> _Exercise prompt_
Print the entries that appear below, exactly as written and without their pictures.

** Opening Recorded information block **

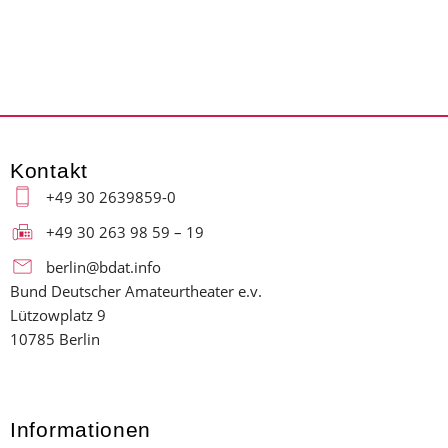
Kontakt
+49 30 2639859-0
+49 30 263 98 59 – 19
berlin@bdat.info
Bund Deutscher Amateurtheater e.v.
Lützowplatz 9
10785 Berlin
Informationen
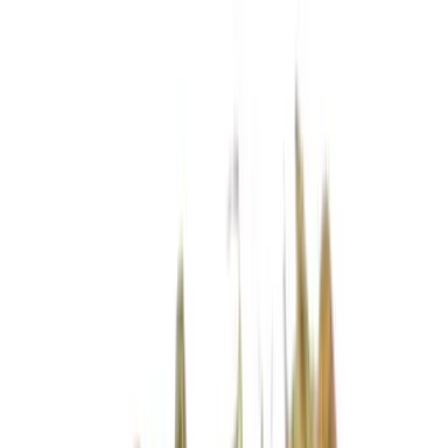
Wissen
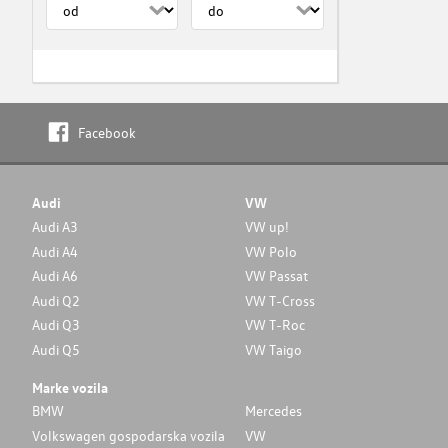
Facebook
Audi
VW
Audi A3
VW up!
Audi A4
VW Polo
Audi A6
VW Passat
Audi Q2
VW T-Cross
Audi Q3
VW T-Roc
Audi Q5
VW Taigo
Marke vozila
BMW
Mercedes
Volkswagen gospodarska vozila
VW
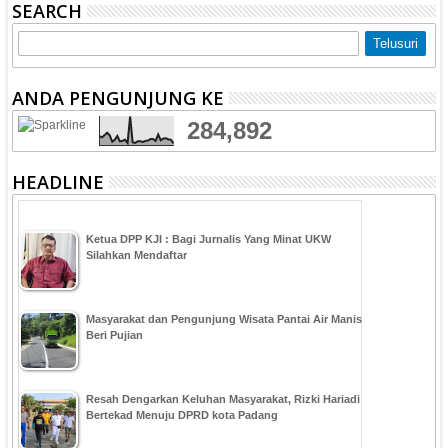
SEARCH
ANDA PENGUNJUNG KE
284,892
HEADLINE
Ketua DPP KJI : Bagi Jurnalis Yang Minat UKW
Silahkan Mendaftar
Masyarakat dan Pengunjung Wisata Pantai Air Manis
Beri Pujian
Resah Dengarkan Keluhan Masyarakat, Rizki Hariadi
Bertekad Menuju DPRD kota Padang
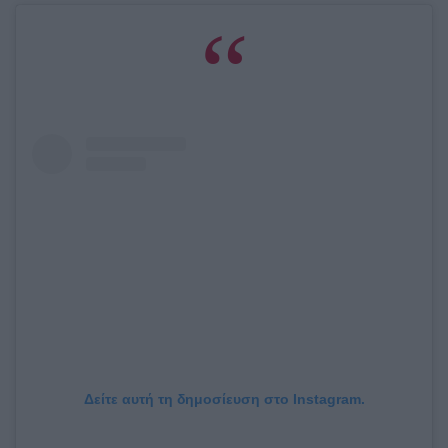
Δείτε αυτή τη δημοσίευση στο Instagram.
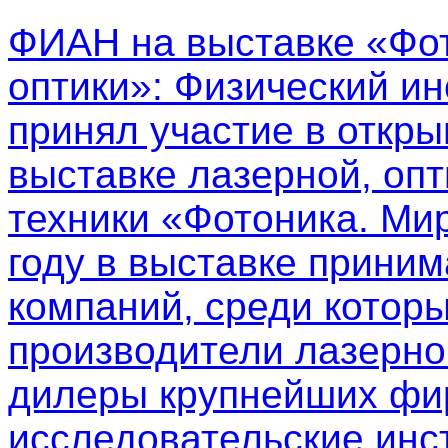
ФИАН на выставке «Фот
оптики»
: Физический ин
принял участие в откр
выставке лазерной, опт
техники «Фотоника. Мир
году в выставке приним
компаний, среди котор
производители лазерно
дилеры крупнейших фир
исследовательские инс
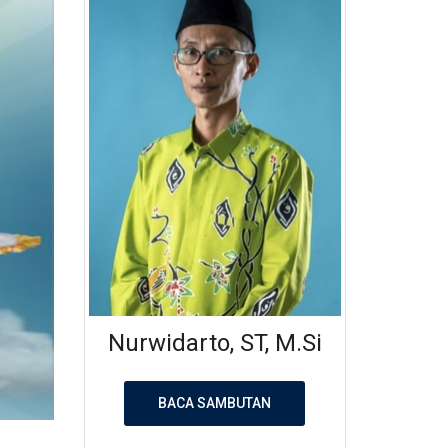
Nurwidarto, ST, M.Si
BACA SAMBUTAN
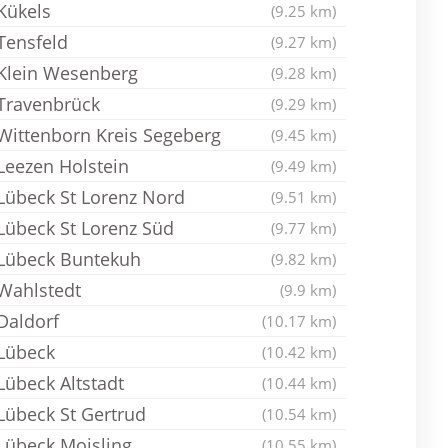
Kükels
(9.25 km)
Tensfeld
(9.27 km)
Klein Wesenberg
(9.28 km)
Travenbrück
(9.29 km)
Wittenborn Kreis Segeberg
(9.45 km)
Leezen Holstein
(9.49 km)
Lübeck St Lorenz Nord
(9.51 km)
Lübeck St Lorenz Süd
(9.77 km)
Lübeck Buntekuh
(9.82 km)
Wahlstedt
(9.9 km)
Daldorf
(10.17 km)
Lübeck
(10.42 km)
Lübeck Altstadt
(10.44 km)
Lübeck St Gertrud
(10.54 km)
Lübeck Moisling
(10.55 km)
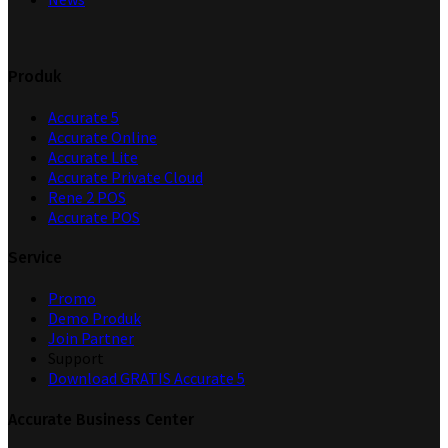
Produk
Accurate 5
Accurate Online
Accurate Lite
Accurate Private Cloud
Rene 2 POS
Accurate POS
Service
Promo
Demo Produk
Join Partner
Support
Download GRATIS Accurate 5
Accurate Business Center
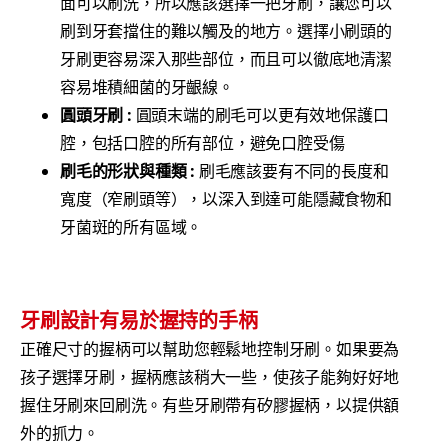
面可以刷洗，所以應該選擇一把牙刷，讓您可以
刷到牙套擋住的難以觸及的地方。選擇小刷頭的
牙刷更容易深入那些部位，而且可以徹底地清潔
容易堆積細菌的牙齦線。
圓頭牙刷 :
圓頭末端的刷毛可以更有效地保護口
腔，包括口腔的所有部位，避免口腔受傷
刷毛的形狀與種類 :
刷毛應該要有不同的長度和
寬度（窄刷頭等），以深入到達可能隱藏食物和
牙菌斑的所有區域。
牙刷設計有易於握持的手柄
正確尺寸的握柄可以幫助您輕鬆地控制牙刷。如果要為
孩子選擇牙刷，握柄應該稍大一些，使孩子能夠好好地
握住牙刷來回刷洗。有些牙刷帶有矽膠握柄，以提供額
外的抓力。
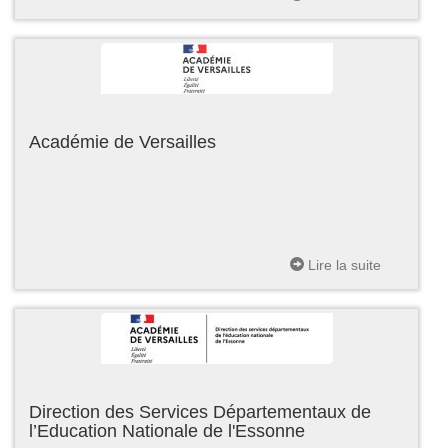
Académie de Versailles
Lire la suite
Direction des Services Départementaux de
l’Education Nationale de l'Essonne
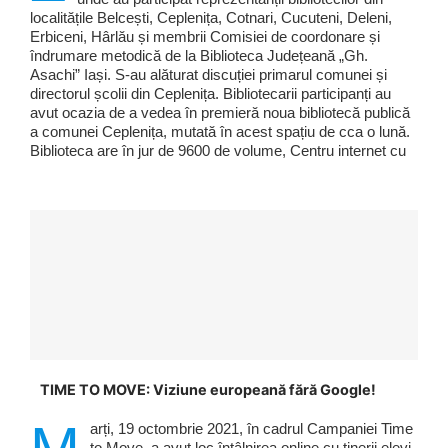
localitățile Belcești, Ceplenița, Cotnari, Cucuteni, Deleni,
Erbiceni, Hârlău și membrii Comisiei de coordonare și
îndrumare metodică de la Biblioteca Județeană „Gh.
Asachi” Iași. S-au alăturat discuției primarul comunei și
directorul școlii din Ceplenița. Bibliotecarii participanți au
avut ocazia de a vedea în premieră noua bibliotecă publică
a comunei Ceplenița, mutată în acest spațiu de cca o lună.
Biblioteca are în jur de 9600 de volume, Centru internet cu
TIME TO MOVE: Viziune europeană fără Google!
arți, 19 octombrie 2021, în cadrul Campaniei Time
to Move, a avut loc întâlnirea online cu tinerii elevi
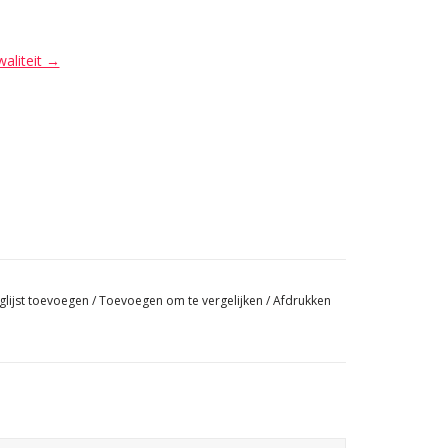
waliteit →
glijst toevoegen
/
Toevoegen om te vergelijken
/
Afdrukken
Klassieke Franse Pompadour marmeren schouwtje voor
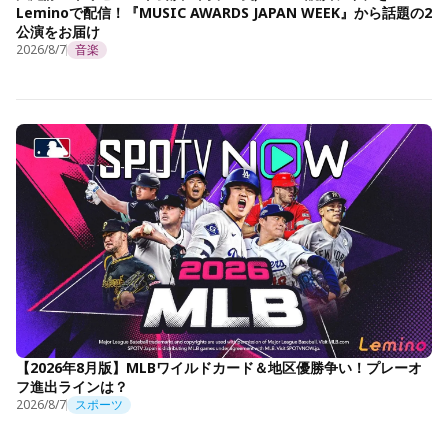
Leminoで配信！『MUSIC AWARDS JAPAN WEEK』から話題の2
公演をお届け
2026/8/7
音楽
【2026年8月版】MLBワイルドカード＆地区優勝争い！プレーオ
フ進出ラインは？
2026/8/7
スポーツ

** Closing Recorded information block **

> _Output_
Kontakt
+49 30 2639859-0
+49 30 263 98 59 – 19
berlin@bdat.info
Bund Deutscher Amateurtheater e.v.
Lützowplatz 9
10785 Berlin
Informationen
Wissen
Facebook
Audi
VW
Audi A3
VW up!
Audi A4
VW Polo
Audi A6
VW Passat
Audi Q2
VW T-Cross
Audi Q3
VW T-Roc
Audi Q5
VW Taigo
Marke vozila
BMW
Mercedes
Volkswagen gospodarska vozila
VW
SEARCH
ANDA PENGUNJUNG KE
284,892
HEADLINE
Ketua DPP KJI : Bagi Jurnalis Yang Minat UKW
Silahkan Mendaftar
Masyarakat dan Pengunjung Wisata Pantai Air Manis
Beri Pujian
Resah Dengarkan Keluhan Masyarakat, Rizki Hariadi
Bertekad Menuju DPRD kota Padang
Δείτε αυτή τη δημοσίευση στο Instagram.
ФИАН на выставке «Фот
оптики»
: Физический ин
принял участие в откр
выставке лазерной, опт
техники «Фотоника. Мир
году в выставке приним
компаний, среди котор
производители лазерно
дилеры крупнейших фир
исследовательские инс
Nurwidarto, ST, M.Si
BACA SAMBUTAN
Kükels
(9.25 km)
Tensfeld
(9.27 km)
Klein Wesenberg
(9.28 km)
Travenbrück
(9.29 km)
Wittenborn Kreis Segeberg
(9.45 km)
Leezen Holstein
(9.49 km)
Lübeck St Lorenz Nord
(9.51 km)
Lübeck St Lorenz Süd
(9.77 km)
Lübeck Buntekuh
(9.82 km)
Wahlstedt
(9.9 km)
Daldorf
(10.17 km)
Lübeck
(10.42 km)
Lübeck Altstadt
(10.44 km)
Lübeck St Gertrud
(10.54 km)
Lübeck Moisling
(10.55 km)
Produk
Accurate 5
Accurate Online
Accurate Lite
Accurate Private Cloud
Rene 2 POS
Accurate POS
Service
Promo
Demo Produk
Join Partner
Support
Download GRATIS Accurate 5
Accurate Business Center
面可以刷洗，所以應該選擇一把牙刷，讓您可以
刷到牙套擋住的難以觸及的地方。選擇小刷頭的
牙刷更容易深入那些部位，而且可以徹底地清潔
容易堆積細菌的牙齦線。
圓頭牙刷 :
圓頭末端的刷毛可以更有效地保護口
腔，包括口腔的所有部位，避免口腔受傷
刷毛的形狀與種類 :
刷毛應該要有不同的長度和
寬度（窄刷頭等），以深入到達可能隱藏食物和
牙菌斑的所有區域。
牙刷設計有易於握持的手柄
正確尺寸的握柄可以幫助您輕鬆地控制牙刷。如果要為
孩子選擇牙刷，握柄應該稍大一些，使孩子能夠好好地
握住牙刷來回刷洗。有些牙刷帶有矽膠握柄，以提供額
外的抓力。
Académie de Versailles
Lire la suite
Direction des Services Départementaux de
l’Education Nationale de l'Essonne
localitățile Belcești, Ceplenița, Cotnari, Cucuteni, Deleni,
Erbiceni, Hârlău și membrii Comisiei de coordonare și
îndrumare metodică de la Biblioteca Județeană „Gh.
Asachi” Iași. S-au alăturat discuției primarul comunei și
directorul școlii din Ceplenița. Bibliotecarii participanți au
avut ocazia de a vedea în premieră noua bibliotecă publică
a comunei Ceplenița, mutată în acest spațiu de cca o lună.
Biblioteca are în jur de 9600 de volume, Centru internet cu
TIME TO MOVE: Viziune europeană fără Google!
arți, 19 octombrie 2021, în cadrul Campaniei Time
to Move, a avut loc întâlnirea online cu tinerii elevi
waliteit →
glijst toevoegen
/
Toevoegen om te vergelijken
/
Afdrukken
Klassieke Franse Pompadour marmeren schouwtje voor
Leminoで配信！『MUSIC AWARDS JAPAN WEEK』から話題の2
公演をお届け
2026/8/7
音楽
【2026年8月版】MLBワイルドカード＆地区優勝争い！プレーオ
フ進出ラインは？
2026/8/7
スポーツ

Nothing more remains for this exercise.